Waarover gaat Lohengrin volgens u?
Lohengrin heeft een grotere politieke lading dan de andere opera’s van Wagner. Het is een zoektocht naar de essentie, naar politieke legitimiteit. En volgens mij begint Wagner in dat werk in te zien dat esthetiek de politiek kan legitimeren, terwijl hij ook het gevaar voorvoelt van een esthetisering van de politiek. Ik behoor tot degenen die het nazisme beschouwen als een esthetische beweging. De esthetisering van de politiek is voor mij de centrale vraag in dit werk, dat draait rond de relatie tussen de kunstenaar en het gezag, of zelfs tussen de dichter en het gezag. Die dichter is Wagner. En dat gezag is een verlangd, verwacht gezag, dat Duitsland moet verenigen – ten goede of ten kwade. De concrete vorm die het aanneemt is heel dubbelzinnig: Gottfried, de wettige erfgenaam, het kind, is verdwenen; je kan dus zeggen dat met hem de legitimiteit is verdwenen. Daarnaast is Gottfried anti-aristocratisch, terwijl Ortrud en Telramund oude, aan het verleden verknochte aristocraten zijn. Hij is een revolutionair – een monarchistische weliswaar, want hij gelooft in de symbolische macht van de vorst. De relatie tussen kunst (of zelfs cultuur) en gezag staat dus centraal in Lohengrin. En dat roept de vraag op of de Duitse romantiek, het zinnebeeld van de cultuur, een element bevat dat tot de bewuste catastrofe kon leiden. “Er bestaat geen cultuurdocument dat niet tegelijkertijd ook blijk geeft van barbarij”, zei immers Walter Benjamin.
”Bij geen enkele andere componist voel ik zo’n innige band tussen het denken en de muziek.”
Wat te denken van het raadselachtige “Nie sollst Du mich befragen” [Nooit mag je mij bevragen]?…
Voor mij is Lohengrin een transcendentie waarvan je de naam niet kan vragen – het is bijna een definitie van kunst.
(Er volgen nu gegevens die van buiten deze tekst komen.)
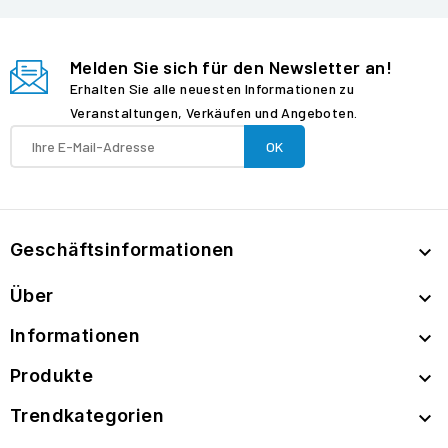
Melden Sie sich für den Newsletter an!
Erhalten Sie alle neuesten Informationen zu
Veranstaltungen, Verkäufen und Angeboten.
Geschäftsinformationen

Über

Informationen

Produkte

Trendkategorien
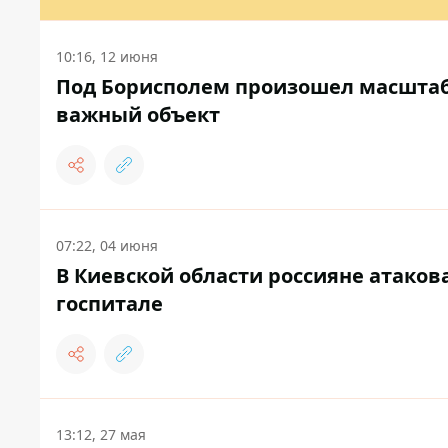
10:16, 12 июня
Под Борисполем произошел масштаб
важный объект
07:22, 04 июня
В Киевской области россияне атакова
госпитале
13:12, 27 мая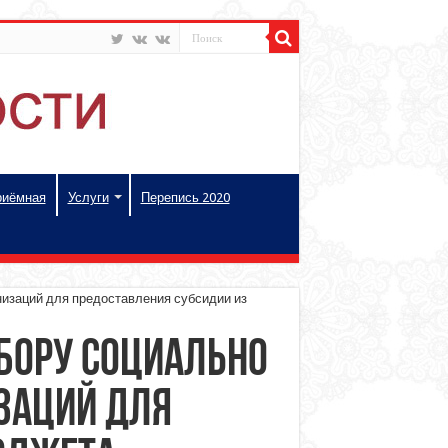
риёмная
Услуги
Перепись 2020
изаций для предоставления субсидии из
бору социально
заций для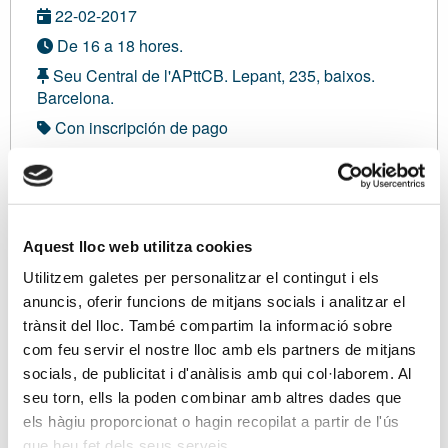
22-02-2017
De 16 a 18 hores.
Seu Central de l'APttCB. Lepant, 235, baixos.
Barcelona.
Con inscripción de pago
Modalidad sense definir
No asociado:
85,00 €
Aquest lloc web utilitza cookies
Soy asociado/a
Utilitzem galetes per personalitzar el contingut i els
anuncis, oferir funcions de mitjans socials i analitzar el
trànsit del lloc. També compartim la informació sobre
Ponentes
com feu servir el nostre lloc amb els partners de mitjans
socials, de publicitat i d'anàlisis amb qui col·laborem. Al
Sr. Manel Salas i Ríos
seu torn, ells la poden combinar amb altres dades que
els hàgiu proporcionat o hagin recopilat a partir de l'ús
que heu fet dels seus serveis.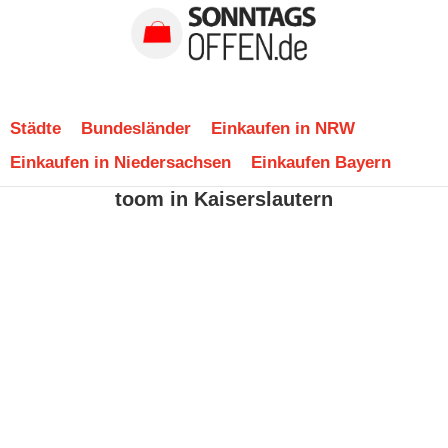
Städte
Bundesländer
Einkaufen in NRW
Einkaufen in Niedersachsen
Einkaufen Bayern
toom in Kaiserslautern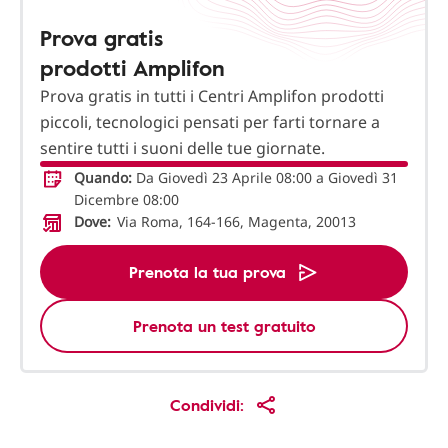
Prova gratis
prodotti Amplifon
Prova gratis in tutti i Centri Amplifon prodotti
piccoli, tecnologici pensati per farti tornare a
sentire tutti i suoni delle tue giornate.
Quando:
Da Giovedì 23 Aprile 08:00 a Giovedì 31
Dicembre 08:00
Dove:
Via Roma, 164-166, Magenta, 20013
Prenota la tua prova
Prenota un test gratuito
Condividi: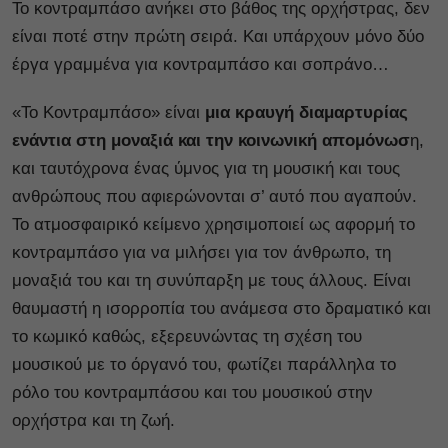
Το κοντραμπάσο ανήκει στο βάθος της ορχήστρας, δεν
είναι ποτέ στην πρώτη σειρά. Και υπάρχουν μόνο δύο
έργα γραμμένα για κοντραμπάσο και σοπράνο…
«Το Κοντραμπάσο» είναι
μια κραυγή διαμαρτυρίας
ενάντια στη μοναξιά και την κοινωνική απομόνωσ
η,
και ταυτόχρονα ένας ύμνος για τη μουσική και τους
ανθρώπους που αφιερώνονται σ’ αυτό που αγαπούν.
Το ατμοσφαιρικό κείμενο χρησιμοποιεί ως αφορμή το
κοντραμπάσο για να μιλήσει για τον άνθρωπο, τη
μοναξιά του και τη συνύπαρξη με τους άλλους. Είναι
θαυμαστή η ισορροπία του ανάμεσα στο δραματικό και
το κωμικό καθώς, εξερευνώντας τη σχέση του
μουσικού με το όργανό του, φωτίζει παράλληλα το
ρόλο του κοντραμπάσου και του μουσικού στην
ορχήστρα και τη ζωή.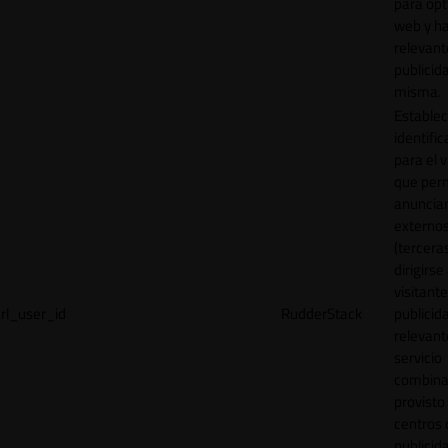
para opt
web y h
relevant
publicid
misma.
Establec
identific
para el v
que per
anuncia
externo
(tercera
dirigirse 
visitant
rl_user_id
RudderStack
publicid
relevant
servicio
combina
provisto
centros 
publicid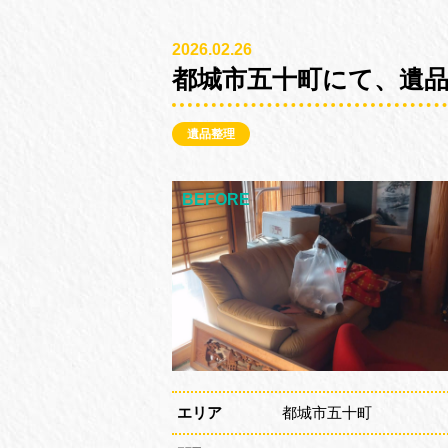
2026.02.26
都城市五十町にて、遺
遺品整理
エリア
都城市五十町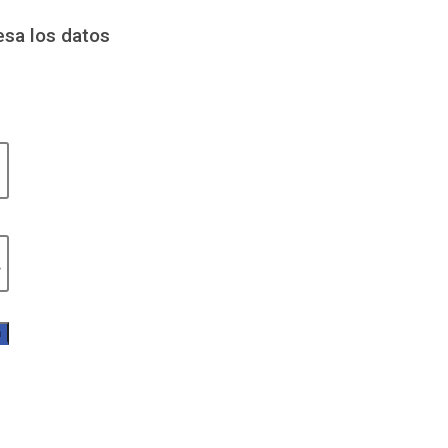
esa los datos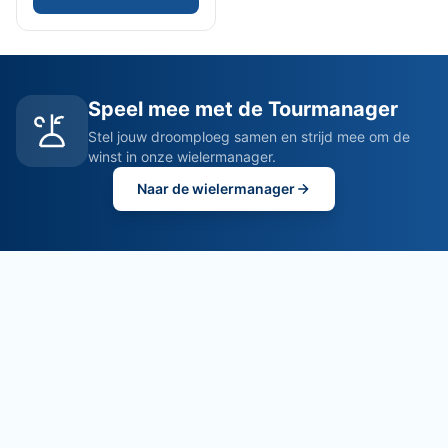
Speel mee met de Tourmanager
Stel jouw droomploeg samen en strijd mee om de
winst in onze wielermanager.
Naar de wielermanager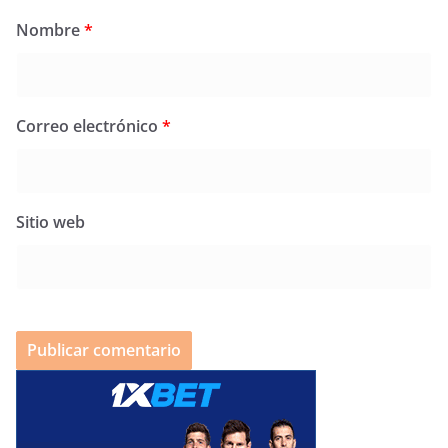
Nombre
*
Correo electrónico
*
Sitio web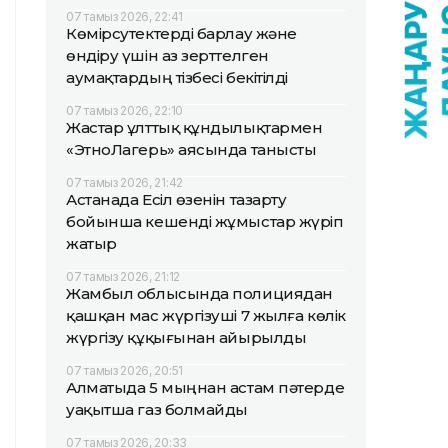
07 тамыз 2026, 22:41
Көмірсутектерді барлау және
өндіру үшін аз зерттелген
аумақтардың тізбесі бекітілді
07 тамыз 2026, 22:10
Жастар ұлттық құндылықтармен
«ЭтноЛагерь» аясында танысты
07 тамыз 2026, 21:42
Астанада Есіл өзенін тазарту
бойынша кешенді жұмыстар жүріп
жатыр
07 тамыз 2026, 21:12
Жамбыл облысында полициядан
қашқан мас жүргізуші 7 жылға көлік
жүргізу құқығынан айырылды
07 тамыз 2026, 20:51
Алматыда 5 мыңнан астам пәтерде
уақытша газ болмайды
07 тамыз 2026, 20:33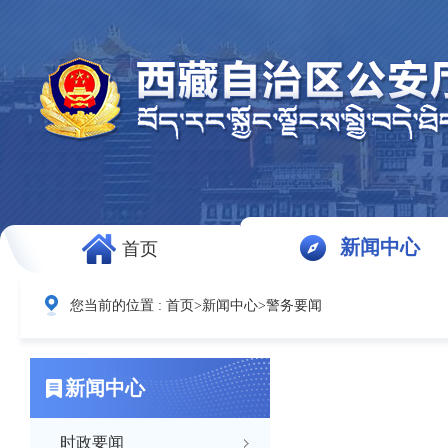
新闻中心
首页
您当前的位置 :
首页
>
新闻中心
>
警务要闻
新闻中心
时政要闻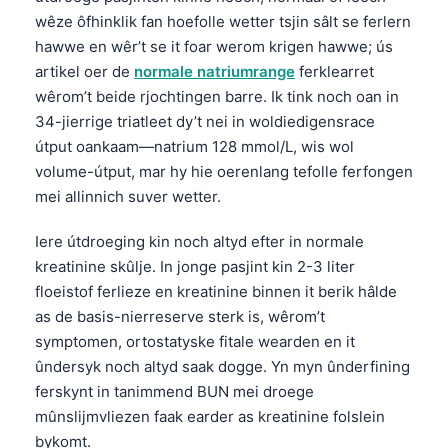
wêze ôfhinklik fan hoefolle wetter tsjin sâlt se ferlern
hawwe en wêr’t se it foar werom krigen hawwe; ús
artikel oer de
normale natriumrange
ferklearret
wêrom’t beide rjochtingen barre. Ik tink noch oan in
34-jierrige triatleet dy’t nei in woldiedigensrace
útput oankaam—natrium 128 mmol/L, wis wol
volume-útput, mar hy hie oerenlang tefolle ferfongen
mei allinnich suver wetter.
Iere útdroeging kin noch altyd efter in normale
kreatinine skûlje. In jonge pasjint kin 2-3 liter
floeistof ferlieze en kreatinine binnen it berik hâlde
as de basis-nierreserve sterk is, wêrom’t
symptomen, ortostatyske fitale wearden en it
ûndersyk noch altyd saak dogge. Yn myn ûnderfining
ferskynt in tanimmend BUN mei droege
mûnslijmvliezen faak earder as kreatinine folslein
bykomt.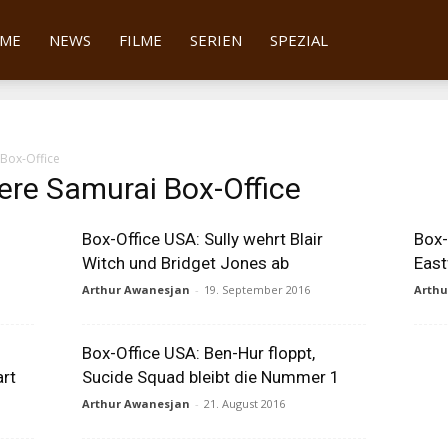
tter
ME
NEWS
FILME
SERIEN
SPEZIAL
Box-Office
ere Samurai Box-Office
Box-Office USA: Sully wehrt Blair
Box-
Witch und Bridget Jones ab
East
Arthur Awanesjan
-
19. September 2016
Arth
Box-Office USA: Ben-Hur floppt,
art
Sucide Squad bleibt die Nummer 1
Arthur Awanesjan
-
21. August 2016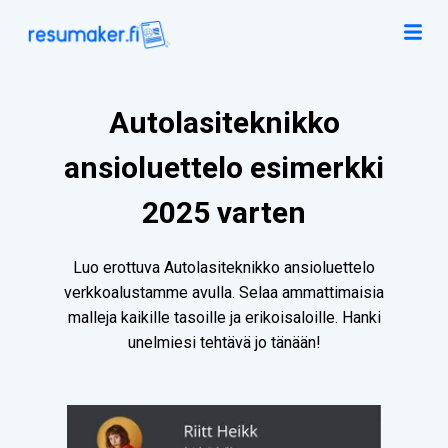
Autolasiteknikko
ansioluettelo esimerkki
2025 varten
Luo erottuva Autolasiteknikko ansioluettelo
verkkoalustamme avulla. Selaa ammattimaisia
malleja kaikille tasoille ja erikoisaloille. Hanki
unelmiesi tehtävä jo tänään!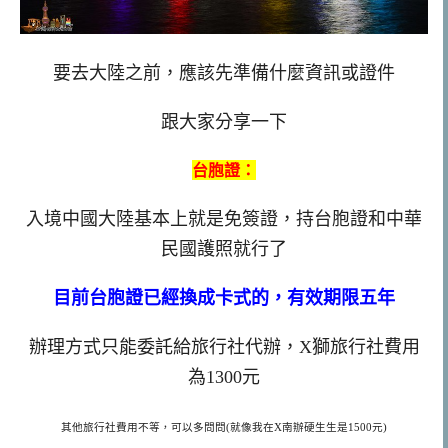
要去大陸之前，應該先準備什麼資訊或證件
跟大家分享一下
台胞證：
入境中國大陸基本上就是免簽證，持台胞證和中華
民國護照就行了
目前台胞證已經換成卡式的，有效期限五年
辦理方式只能委託給旅行社代辦，
X
獅旅行社費用
為
1300
元
其他旅行社費用不等，可以多問問(就像我在X南辦硬生生是1500元)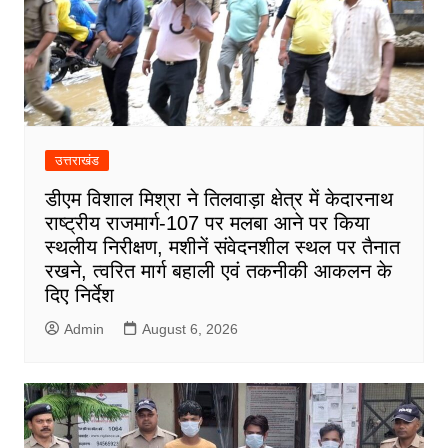
उत्तराखंड
डीएम विशाल मिश्रा ने तिलवाड़ा क्षेत्र में केदारनाथ
राष्ट्रीय राजमार्ग-107 पर मलबा आने पर किया
स्थलीय निरीक्षण, मशीनें संवेदनशील स्थल पर तैनात
रखने, त्वरित मार्ग बहाली एवं तकनीकी आकलन के
दिए निर्देश
Admin
August 6, 2026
Als je zijn naam niet kent, kun je hem ook niet oproepen en vermijd je het risico dat hij gekaapt wordt, zeg maar door de politiek. Bovendien weigert Lohengrin de kroon: Wagner begreep dat een dichter die de plaats van de koning inneemt uiteindelijk die transcendentie kwijtraakt. Zegt de transcendentie van de kunst haar naam, dan komt ze ten val, verliest ze alle macht. In Lohengrin presenteert Wagner de transcendentie als de erfenis van de Duitse romantiek en als de legitimiteit van het Duitse nationalisme (in de 19de-eeuwse zin). Ik wil van Wagner geen protonazi maken. Integendeel. Ik wil me inbeelden dat hij, door die vraag te stellen, vooruitliep op de mogelijke uitkomst van een alliantie van de Duitse metafysica en het Duits nationalisme. Als Lohengrin weggaat, dan is het in zekere zin om geen Hitler te worden. In Een mededeling aan mijn vrienden schreef Wagner duidelijk: “Elsa, zij is het volk”. Wanneer ze het kind verliest, verliest het volk dus de legitimiteit van de macht uit het oog en begaat het de fout om de transcendentie op het politieke toneel uit te nodigen. En het rechtsgeding tegen Elsa – een proces tegen het volk, als ik Wagner volg – zou dan het proces van de collectieve verantwoordelijkheid zijn.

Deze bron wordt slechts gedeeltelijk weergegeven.